** WORK TASK **
Copy out all lines from the entries below in which "Ficha" occurs.

[Page-level text extractions]
☆ ☆ ☆ ☆ ☆
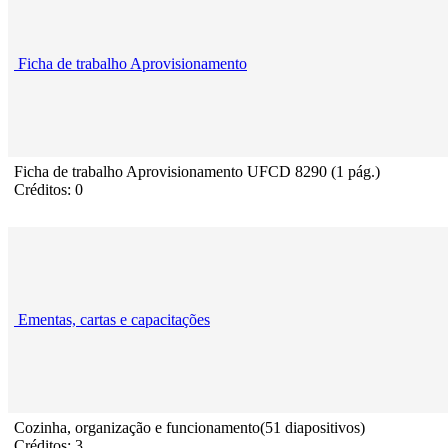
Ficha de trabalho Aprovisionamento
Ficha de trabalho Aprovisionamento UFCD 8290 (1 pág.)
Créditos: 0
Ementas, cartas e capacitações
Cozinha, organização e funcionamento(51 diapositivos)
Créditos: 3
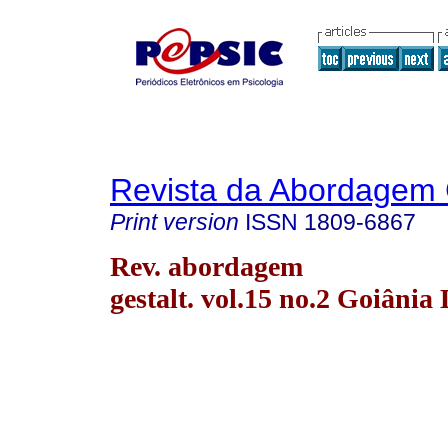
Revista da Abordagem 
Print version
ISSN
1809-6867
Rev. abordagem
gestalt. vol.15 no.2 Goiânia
☆ ☆ ☆ ☆ ☆
** RESPONSE TO THIS EXERCISE **
Ficha de trabalho Aprovisionamento
Ficha de trabalho Aprovisionamento UFCD 8290 (1 pág.)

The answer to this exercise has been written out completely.